Odisha lies on the eastern coast of India. It is bounded by West Bengal in the north east, Jharkhand in the north; Madhya Pradesh is in the West, Andhra Pradesh in the South and the Bay of Bengal in the east. Orissa can be divided into three broad regions. The coastal plains, the middle mountainous country and the plateaus. The region of the coastal plains is a combination of several deltas formed by major rivers of Odisha such as the Subarnarekha the Budhabalanga, the Baitarani, the Brahmani, the Mahanadi and the Rushikulya. The middle mountainous region covers about three fourths of the entire state and comprises the hills and mountains of the Eastern Ghats the plateaus are mostly eroded table lands, forming the western slopes of the Eastern Ghats.
To sum up, the state offers diverse habitats from lush green and hilly terrain, to coastal plains and rolling river valleys, criss crossed by rivers that include the Brahmani, the Mahanadhi and the Bansadhara.
In ancient times, Odisha was known as Utkala, Kalinga and Odra Desa at different points in its history. For many centuries, Kalinga was a very powerful kingdom. The famous war that the emperor Ashoka waged against Kalinga proved to be turning point in his life.
The Bloodshed and killing of war sickened him, and led him to renounce violence and turn to Buddhism. This war had a great impact on the history of this region too, for under Ashoka’s benevolent guidance, literature, language, music and dance flourished here during ancient times. In 1568, the last Hindu ruler war thrown by a Muslim general and finally Odisha was annexed by Akbar in 1592. The Mughals ruled till 1803, when Odisha came into British possession following India’s independence the 26 princely states in the region were merged into modern state of Odisha.
Odisha is famous for the art of sand sculptures. According to belief, a famous poet Balram Das wanted to climb Lord Jagannath’s chariot during the Rath Yathra, but was not allowed. Saddended, he then went to the beach, the carved the images of Lord Jagannath, Devi Subhadra and Lord Balabhadra on the golden sand and prayed to these images.
Due to the reigns of many different rulers, the culture, arts and crafts of the Odisha underwent many changes from time to time yet, the artistic skill of the Orissa artists remains unparalleled. From traditional times, Odisha has been considered as a state blessed with talent of arts right from palam leaves writing, to appliqué work, the craft men of Odisha have perfected it all several art forms that have died out over time in many parts of the country are still practised in parts of Odisha.
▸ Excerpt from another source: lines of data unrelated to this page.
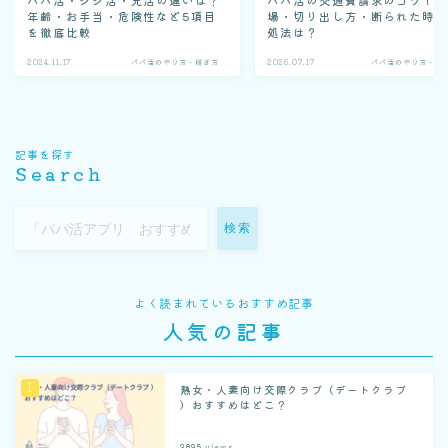
年齢・お手当・危険性など5項目
場・切り出し方・断られた時
を徹底比較
処法は？
2024.11.17
パパ活のやり方・稼ぎ方
2026.07.17
パパ活のやり方・稼
記事を探す
Search
検索
よく読まれているおすすめ記事
人気の記事
熟女・人妻向け交際クラブ（デートクラブ
）おすすめはどこ？
3895
views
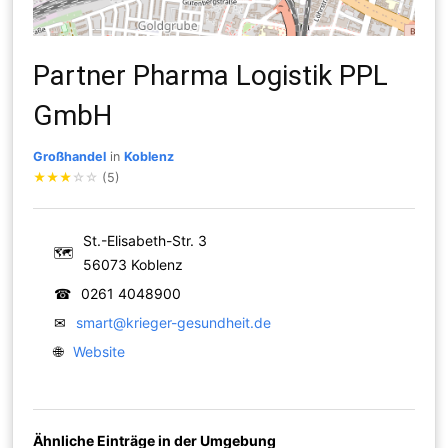
Partner Pharma Logistik PPL
GmbH
Großhandel
in
Koblenz
★
★
★
☆
☆
(5)
St.-Elisabeth-Str. 3
🗺
56073 Koblenz
☎
0261 4048900
✉
smart@krieger-gesundheit.de
🌐
Website
Ähnliche Einträge in der Umgebung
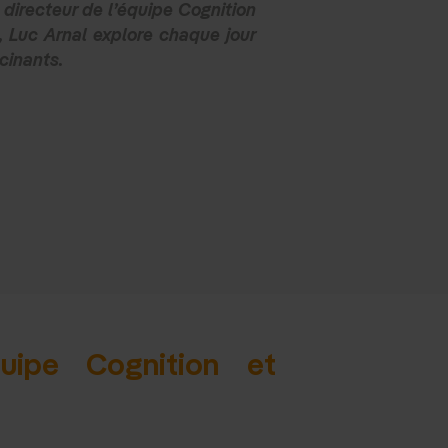
), directeur de l’équipe Cognition
 Luc Arnal explore chaque jour
cinants.
uipe Cognition et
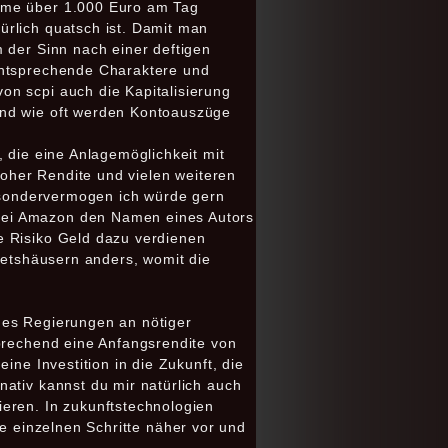
umme über 1.000 Euro am Tag
ürlich quatsch ist. Damit man
 der Sinn nach einer deftigen
entsprechende Charaktere und
on scpi auch die Kapitalisierung
und wie oft werden Kontoauszüge
 die eine Anlagemöglichkeit mit
hoher Rendite und vielen weiteren
h sondervermogen ich würde gern
bei Amazon den Namen eines Autors
e Risiko Geld dazu verdienen
Mietshäusern anders, womit die
t es Regierungen an nötiger
sprechend eine Anfangsrendite von
ine Investition in die Zukunft, die
ativ kannst du mir natürlich auch
eren. In zukunftstechnologien
die einzelnen Schritte näher vor und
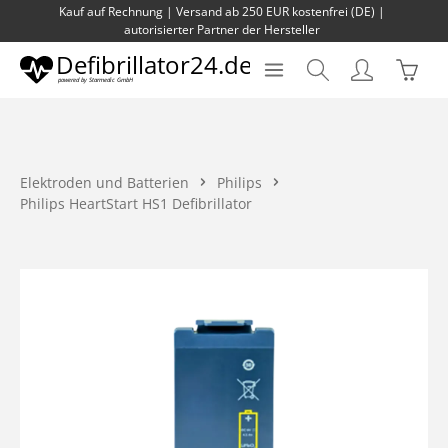
Kauf auf Rechnung | Versand ab 250 EUR kostenfrei (DE) |
Zum Hauptinhalt springen
autorisierter Partner der Hersteller
Waren
Elektroden und Batterien
Philips
Philips HeartStart HS1 Defibrillator
Bildergalerie überspringen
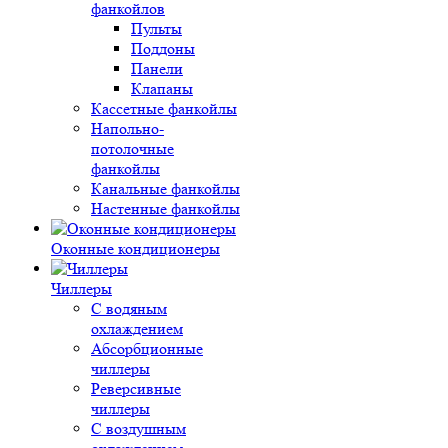
фанкойлов
Пульты
Поддоны
Панели
Клапаны
Кассетные фанкойлы
Напольно-
потолочные
фанкойлы
Канальные фанкойлы
Настенные фанкойлы
Оконные кондиционеры
Чиллеры
С водяным
охлаждением
Абсорбционные
чиллеры
Реверсивные
чиллеры
С воздушным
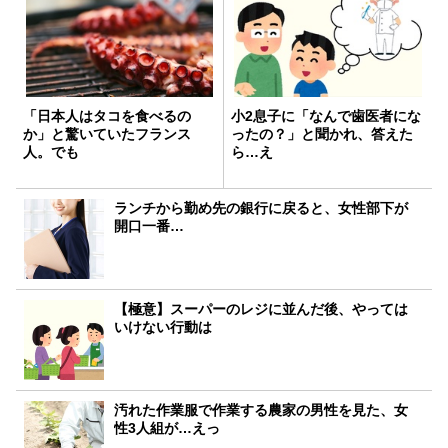
「日本人はタコを食べるの
小2息子に「なんで歯医者にな
か」と驚いていたフランス
ったの？」と聞かれ、答えた
人。でも
ら…え
ランチから勤め先の銀行に戻ると、女性部下が
開口一番…
【極意】スーパーのレジに並んだ後、やっては
いけない行動は
汚れた作業服で作業する農家の男性を見た、女
性3人組が…えっ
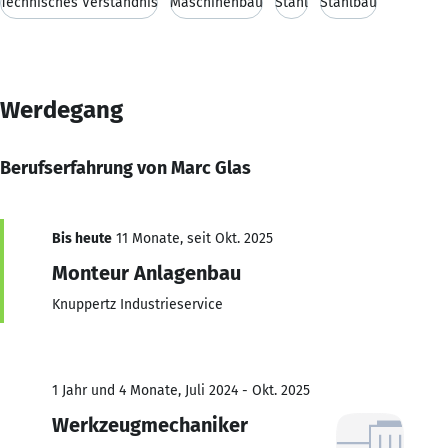
Technisches Verständnis
Maschinenbau
Stahl
Stahlbau
Werdegang
Berufserfahrung von Marc Glas
Bis heute
11 Monate, seit Okt. 2025
Monteur Anlagenbau
Knuppertz Industrieservice
1 Jahr und 4 Monate, Juli 2024 - Okt. 2025
Werkzeugmechaniker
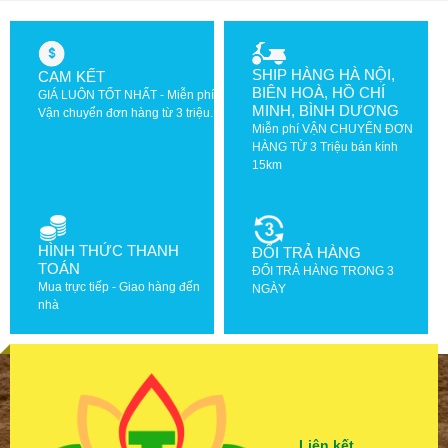
SHIP HÀNG HÀ NỘI,
CAM KẾT
BIÊN HOÀ, HỒ CHÍ
GIÁ LUÔN TỐT NHẤT - Miễn phí
MINH, BÌNH DƯƠNG
Vận chuyển đơn hàng từ 3 triệu.
Miễn phí VẬN CHUYỂN ĐƠN
HÀNG TỪ 3 Triệu bán kính
15km
HÌNH THỨC THANH
ĐỔI TRẢ HÀNG
TOÁN
ĐỔI TRẢ HÀNG TRONG 3
Mua trực tiếp - Giao hàng đến
NGÀY
nhà
Liên kết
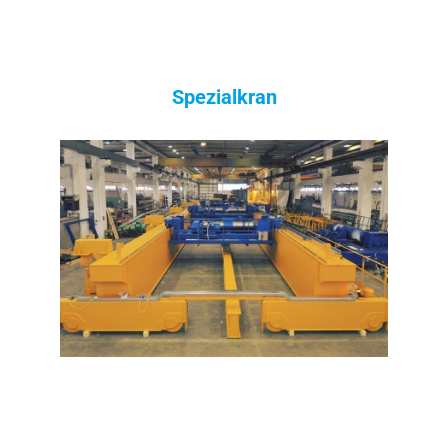
Spezialkran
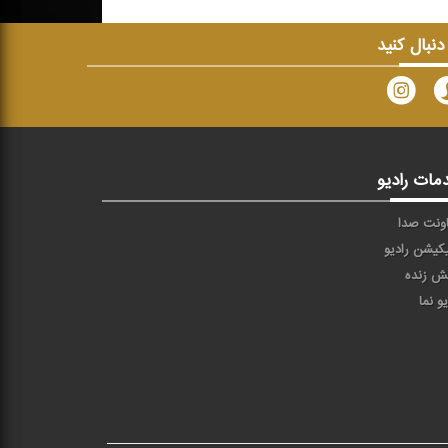
 دنبال کنید
مات رادیو
ونت صدا
یکیشن رادیو
ش زنده
یو نما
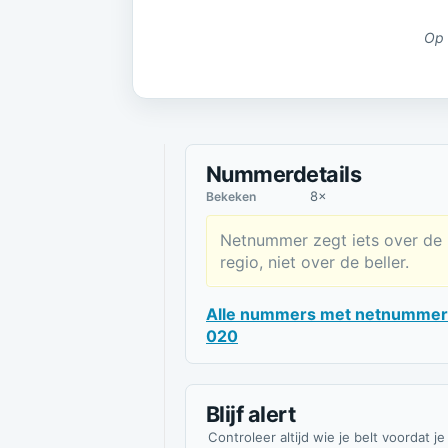
Op 
Nummerdetails
8×
Bekeken
Netnummer zegt iets over de
regio, niet over de beller.
Alle nummers met netnummer
020
Blijf alert
Controleer altijd wie je belt voordat je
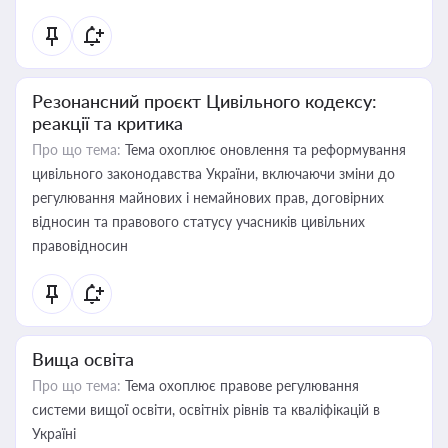
Резонансний проєкт Цивільного кодексу:
реакції та критика
Про що тема:
Тема охоплює оновлення та реформування
цивільного законодавства України, включаючи зміни до
регулювання майнових і немайнових прав, договірних
відносин та правового статусу учасників цивільних
правовідносин
Вища освіта
Про що тема:
Тема охоплює правове регулювання
системи вищої освіти, освітніх рівнів та кваліфікацій в
Україні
The crafts men create breathe taking works in silver filigree, wood craft, appliqué work, brass and bell metal work. They also excel in horn work, papier mache creation, terracotta figures and tie and dye textiles. In fact ever since the Mauryans set textile workshops here. Odisha has been an important hub for the craft of weaving there are now numerous weaving communities, which have more than 2 lakh weavers. When it comes to music and dance. Odissi music is colourful and charming and multi splendored. In addition to the world renowned Odissi and Chhau dance forms, Odisha boats of a number of folk dances too.
Konark Dance festival
The Konark sun temple in Odisha was built in the 13th century. It was conceived as a gigantic solar chariot with twelve pairs of exquisitely ornamented wheels of them dragged by seven rearing horses. The exquisite natamandir or the dancing hall of the shrine is an architectural wonder. The Konark Dance festival is held in December every year, against the beautiful backdrop of this temple. A host of celebrated classical dancers from all over the country perform in the open air auditorium. This festival provides a platform for both the performing artists and the dance connoisseurs to appreciate the essence of various classical dance forms of the country.